Lors de la vente du véhicule par le garage [B] [D] à Monsieur [P], le 27 février 2018, le kilométrage indiqué sur la facture était donc déjà erroné, la modification du kilométrage réel étant intervenue entre le 15 octobre 2015 et le 27 février 2018.
Dès lors, Monsieur [V] est fondé à solliciter l'entière garantie de Monsieur [P], lequel le relèvera indemne de toutes condamnations prononcées à son encontre, en ce compris les frais et les dépens.
En conséquence, les demandes indemnitaires formées par Monsieur [P] à l'encontre de Monsieur [V] seront rejetées.
Sur les demandes accessoires :
Conformément à l’article 696 du code de procédure civile, Monsieur [V], qui succombe à l’instance, sera condamné aux entiers dépens qui comprendront ceux de la procédure de référé expertise.
Il serait inéquitable de laisser à la charge de Monsieur [C] l'intégralité des sommes non comprises dans les dépens qu'il a été contraint d'avancer pour la défense de ses intérêts en justice. Monsieur [V], sera condamné à payer à Monsieur [C] la somme de 2.000 euros en application de l'article 700 du code de procédure civile.

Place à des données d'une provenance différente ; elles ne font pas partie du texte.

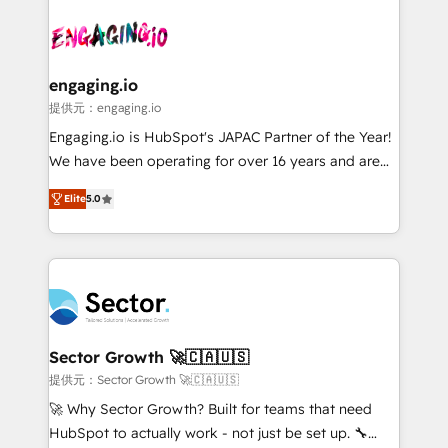
Who We Serve Revenue teams, marketing leaders,
implementations - 500+ successful onboardings -
and sales ops at mid-market companies ready to
Own back-end developers - Complex data
move beyond spreadsheets into unified systems
migrations (e.g. Salesforce, MS Dynamics, Perfect
that drive real business results.
View, SuperOffice) - Custom integrations (e.g. MS
engaging.io
Business Central, Navision, AX, SAP, Exact, AFAS) We
提供元：engaging.io
focus on growing B2B companies in the SME sector
Engaging.io is HubSpot's JAPAC Partner of the Year!
such as manufacturing, SaaS, business services and
We have been operating for over 16 years and are
wholesaler companies. As an experienced HubSpot
one of HubSpot's most experienced and technically
partner, we know how important user adoption is.
Elite
5.0
capable Agency Partners globally. We specialise in
That's why we have developed a step-by-step
complex CRM migrations, implementations,
implementation process that focuses on user
integrations, custom CMS portal development,
adoption. We’re experts on connecting data,
design & UX for mid to large to multi national
technology and people with each other. Together we
businesses. Our teams are based in North America
strive for optimal customer processes and
and APAC. We are HubSpot's top-ranked Advanced
experiences. Systony – We believe you can grow!
Implementation Certified Partner and we contribute
Sector Growth 🚀🇨🇦🇺🇸
to their advisory council. We strive to do 'good work
提供元：Sector Growth 🚀🇨🇦🇺🇸
with good people' and have worked with incredible
🚀 Why Sector Growth? Built for teams that need
brands. You can see some of them on our website,
HubSpot to actually work - not just be set up. 🔧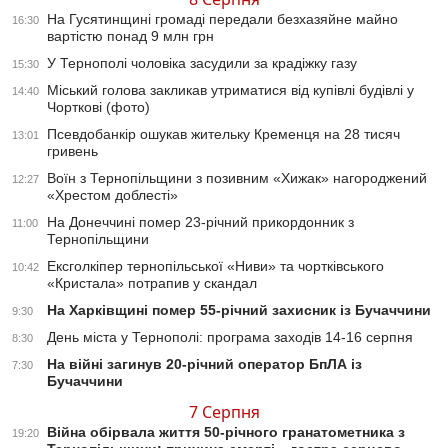
На Гусятинщині громаді передали безхазяйне майно
16:30
вартістю понад 9 млн грн
У Тернополі чоловіка засудили за крадіжку газу
15:30
Міський голова закликав утриматися від купівлі будівлі у
14:40
Чорткові (фото)
Псевдобанкір ошукав жительку Кременця на 28 тисяч
13:01
гривень
Воїн з Тернопільщини з позивним «Хижак» нагороджений
12:27
«Хрестом доблесті»
На Донеччині помер 23-річний прикордонник з
11:00
Тернопільщини
Ексголкіпер тернопільської «Ниви» та чортківського
10:42
«Кристала» потрапив у скандал
На Харківщині помер 55-річний захисник із Бучаччини
9:30
День міста у Тернополі: програма заходів 14-16 серпня
8:30
На війні загинув 20-річний оператор БпЛА із
7:30
Бучаччини
7 Серпня
Війна обірвала життя 50-річного гранатометника з
19:20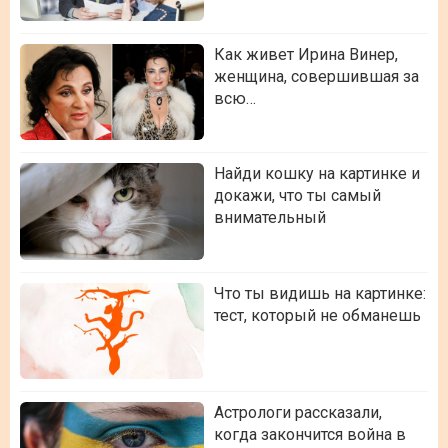
Как живет Ирина Винер,
женщина, совершившая за
всю…
Найди кошку на картинке и
докажи, что ты самый
внимательный
Что ты видишь на картинке:
тест, который не обманешь
Астрологи рассказали,
когда закончится война в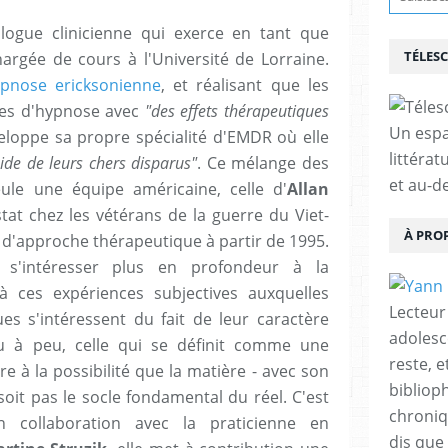
ogue clinicienne qui exerce en tant que
TÉLES
rgée de cours à l'Université de Lorraine.
pnose ericksonienne
, et réalisant que les
nces d'hypnose avec
"des effets thérapeutiques
Un espa
veloppe sa propre spécialité d'EMDR où elle
littérat
'aide de leurs chers disparus"
. Ce mélange des
et au-d
ule une équipe américaine, celle d'
Allan
at chez les vétérans de la guerre du Viet-
À PRO
 d'approche thérapeutique à partir de 1995.
 s'intéresser plus en profondeur à la
 à ces expériences subjectives auxquelles
Lecteur
ues s'intéressent du fait de leur caractère
adolesc
peu à peu, celle qui se définit comme une
reste, 
e à la possibilité que la matière - avec son
bibliop
oit pas le socle fondamental du réel. C'est
chroniqu
 collaboration avec la praticienne en
dis que 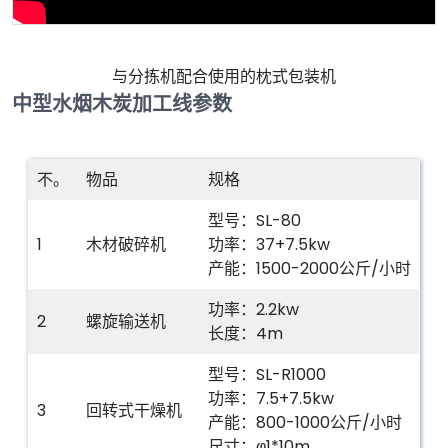
与分拣机配合使用的枕式包装机
中型水烟木炭加工线参数
不。
物品
规格
型号：SL-80
1
木材破碎机
功率：37+7.5kw
产能：1500-2000公斤/小时
功率：2.2kw
2
螺旋输送机
长度：4m
型号：SL-R1000
功率：7.5+7.5kw
3
回转式干燥机
产能：800-1000公斤/小时
尺寸：φ1*10m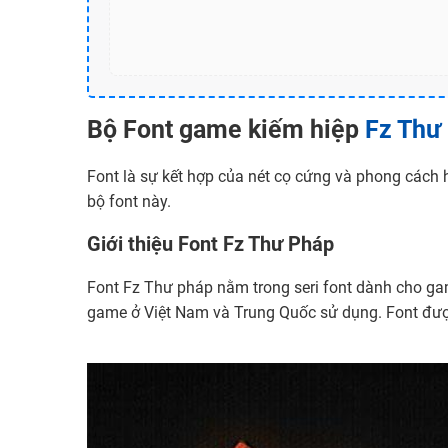
Bộ Font game kiếm hiệp
Fz Thư
Font là sự kết hợp của nét cọ cứng và phong cách
bộ font này.
Giới thiệu Font Fz Thư Pháp
Font Fz Thư pháp nằm trong seri font dành cho ga
game ở Việt Nam và Trung Quốc sử dụng. Font đượ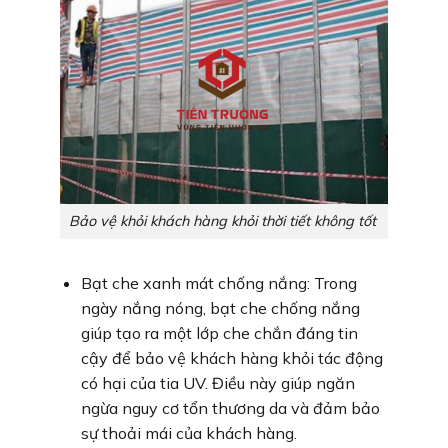
Bảo vệ khỏi khách hàng khỏi thời tiết không tốt
Bạt che xanh mát chống nắng: Trong
ngày nắng nóng, bạt che chống nắng
giúp tạo ra một lớp che chắn đáng tin
cậy để bảo vệ khách hàng khỏi tác động
có hại của tia UV. Điều này giúp ngăn
ngừa nguy cơ tổn thương da và đảm bảo
sự thoải mái của khách hàng.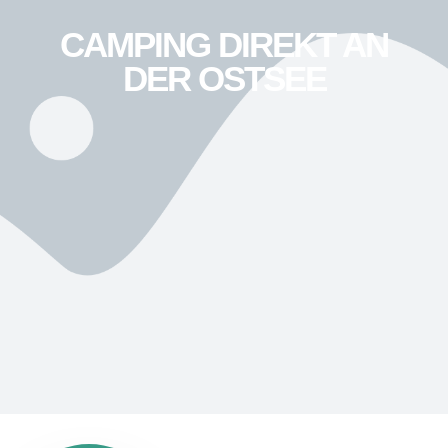
CAMPING DIREKT AN
DER OSTSEE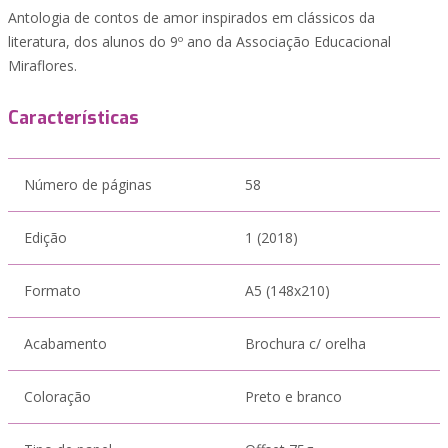
Antologia de contos de amor inspirados em clássicos da
literatura, dos alunos do 9º ano da Associação Educacional
Miraflores.
Características
Número de páginas
58
Edição
1 (2018)
Formato
A5 (148x210)
Acabamento
Brochura c/ orelha
Coloração
Preto e branco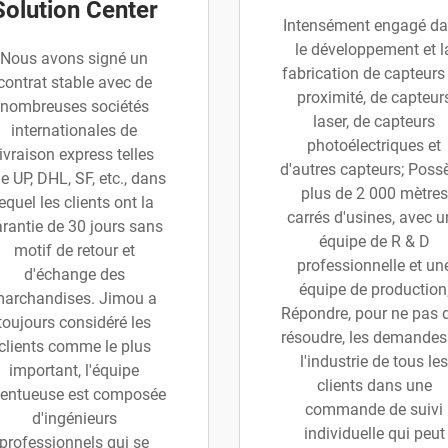
Solution Center
Intensément engagé d
le développement et l
Nous avons signé un
fabrication de capteurs
contrat stable avec de
proximité, de capteur
nombreuses sociétés
laser, de capteurs
internationales de
photoélectriques et
livraison express telles
d'autres capteurs; Poss
e UP, DHL, SF, etc., dans
plus de 2 000 mètres
lequel les clients ont la
carrés d'usines, avec u
rantie de 30 jours sans
équipe de R & D
motif de retour et
professionnelle et un
d'échange des
équipe de production
archandises. Jimou a
Répondre, pour ne pas d
toujours considéré les
résoudre, les demandes
clients comme le plus
l'industrie de tous les
important, l'équipe
clients dans une
lentueuse est composée
commande de suivi
d'ingénieurs
individuelle qui peut
professionnels qui se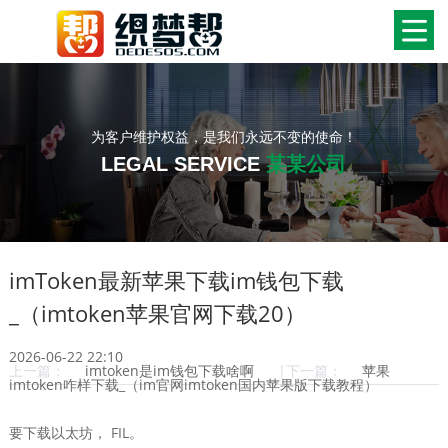
为客户维护权益，是我们永远不变的使命！
LEGAL SERVICE
某某公司
imToken最新苹果下载im钱包下载
_（imtoken苹果官网下载20）
2026-06-22 22:10
上一篇：
imtoken是im钱包下载啥啊
|下一篇：
苹果
imtoken咋样下载_（im官网imtoken国内苹果版下载教程）
要下载以太坊， FIL。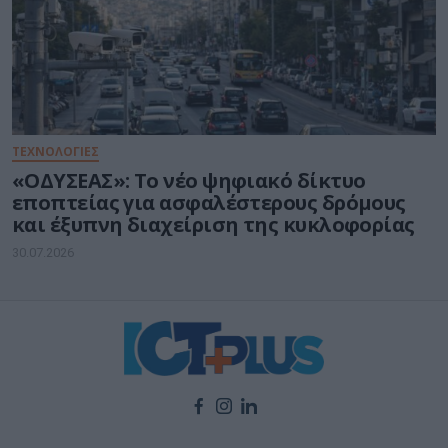
ΤΕΧΝΟΛΟΓΙΕΣ
«ΟΔΥΣΕΑΣ»: Το νέο ψηφιακό δίκτυο
εποπτείας για ασφαλέστερους δρόμους
και έξυπνη διαχείριση της κυκλοφορίας
30.07.2026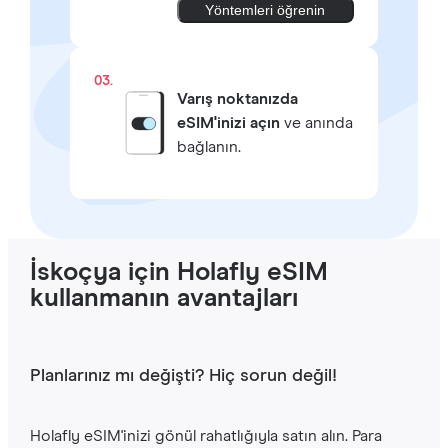
Yöntemleri öğrenin
03.
Varış noktanızda
eSIM'inizi açın
ve anında
bağlanın.
İskoçya için Holafly eSIM
kullanmanın avantajları
Planlarınız mı değişti? Hiç sorun değil!
Holafly eSIM'inizi gönül rahatlığıyla satın alın. Para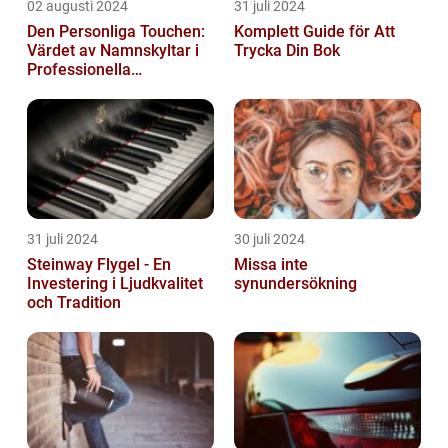
02 augusti 2024
31 juli 2024
Den Personliga Touchen:
Komplett Guide för Att
Värdet av Namnskyltar i
Trycka Din Bok
Professionella
Sammanhang
31 juli 2024
30 juli 2024
Steinway Flygel - En
Missa inte
Investering i Ljudkvalitet
synundersökning
och Tradition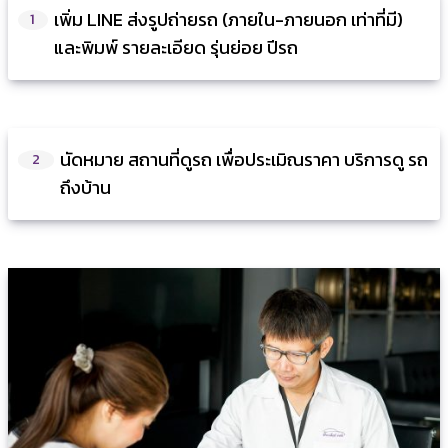
เพิ่ม LINE ส่งรูปถ่ายรถ (ภายใน-ภายนอก เท่าที่มี)
1
และพิมพ์ รายละเอียด รุ่นย่อย ปีรถ
นัดหมาย สถานที่ดูรถ เพื่อประเมิณราคา บริการดู รถ
2
ถึงบ้าน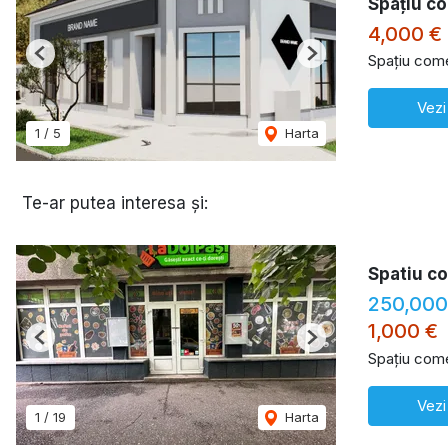
Spațiu co
4,000 €
Spațiu comer
Previous
Next
Vezi
1
/
5
Harta
Te-ar putea interesa și:
Spatiu co
250,000
1,000 €
Previous
Next
Spațiu come
Vezi
1
/
19
Harta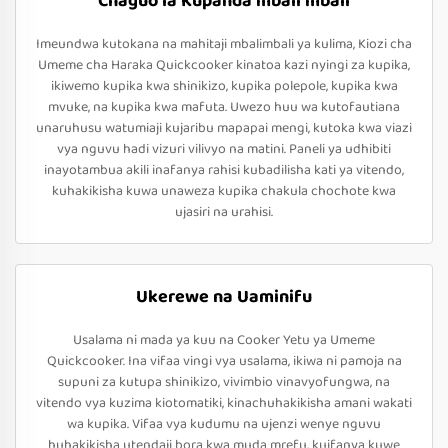
Chaguo la Kupanda mbali mbali
Imeundwa kutokana na mahitaji mbalimbali ya kulima, Kiozi cha
Umeme cha Haraka Quickcooker kinatoa kazi nyingi za kupika,
ikiwemo kupika kwa shinikizo, kupika polepole, kupika kwa
mvuke, na kupika kwa mafuta. Uwezo huu wa kutofautiana
unaruhusu watumiaji kujaribu mapapai mengi, kutoka kwa viazi
vya nguvu hadi vizuri vilivyo na matini. Paneli ya udhibiti
inayotambua akili inafanya rahisi kubadilisha kati ya vitendo,
kuhakikisha kuwa unaweza kupika chakula chochote kwa
ujasiri na urahisi.
Ukerewe na Uaminifu
Usalama ni mada ya kuu na Cooker Yetu ya Umeme
Quickcooker. Ina vifaa vingi vya usalama, ikiwa ni pamoja na
supuni za kutupa shinikizo, vivimbio vinavyofungwa, na
vitendo vya kuzima kiotomatiki, kinachuhakikisha amani wakati
wa kupika. Vifaa vya kudumu na ujenzi wenye nguvu
huhakikisha utendaji bora kwa muda mrefu, kuifanya kuwe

Enfin, conformément à l’article 514 du code de procédure civile, il convient de rappeler que la présente décision est assortie de l’exécution provisoire de droit.
PAR CES MOTIFS
Le Tribunal statuant après débats en audience publique, par jugement contradictoire, rendu en dernier ressort,
PRONONCE la résolution de la vente portant sur le véhicule de marque MERCEDES modèle CLASSE E E220 CDI, immatriculé [Immatriculation 7], intervenue le 11 août 2020 entre Monsieur [T] [C] et Monsieur [K] [V] ;
CONDAMNE Monsieur [K] [V] à verser à Monsieur [T] [C] la somme principale de 2.500 euros sur le fondement de la garantie des vices cachés ;
DIT que Monsieur [T] [C] sera tenu de restituer le véhicule litigieux à Monsieur [K] [V] qui devra le récupérer à ses frais, en quelque lieu où il se trouve, dans le délai d'un mois après la restitution du prix principal ;
CONDAMNE Monsieur [K] [V] à verser à Monsieur [T] [C] la somme de 942,86 euros en réparation de son préjudice matériel et celle de 800 € au titre de son trouble de jouissance ;
REJETTE la demande indemnitaire de Monsieur [T] [C] au titre des cotisations d'assurance ;
CONDAMNE Monsieur [Y] [P] à garantir Monsieur [K] [V] des condamnations prononcées à son encontre au profit de Monsieur [T] [C], en ce compris l'indemnité fondée sur l'article 700 du code de procédure civile outre les dépens ;
CONDAMNE Monsieur [K] [V] à régler à Monsieur [T] [C] une indemnité de 2.000 euros en application de l'article 700 du code de procédure civile ;
DÉBOUTE les parties de leurs demandes plus amples ou contraires ;
CONDAMNE Monsieur [K] [V] aux dépens de l'instance, en ce compris les dépens de la procédure de référé expertise ;
RAPPELLE que la présente décision est assortie de l’exécution provisoire de droit ;
Ainsi jugé et prononcé publiquement par mise à disposition de la décision au greffe, les parties en ayant été préalablement avisées conformément à l’alinéa 2 de l’article 450 du code de procédure civile et, après lecture, la minute a été signée par le juge et le greffier présent lors de la mise à disposition.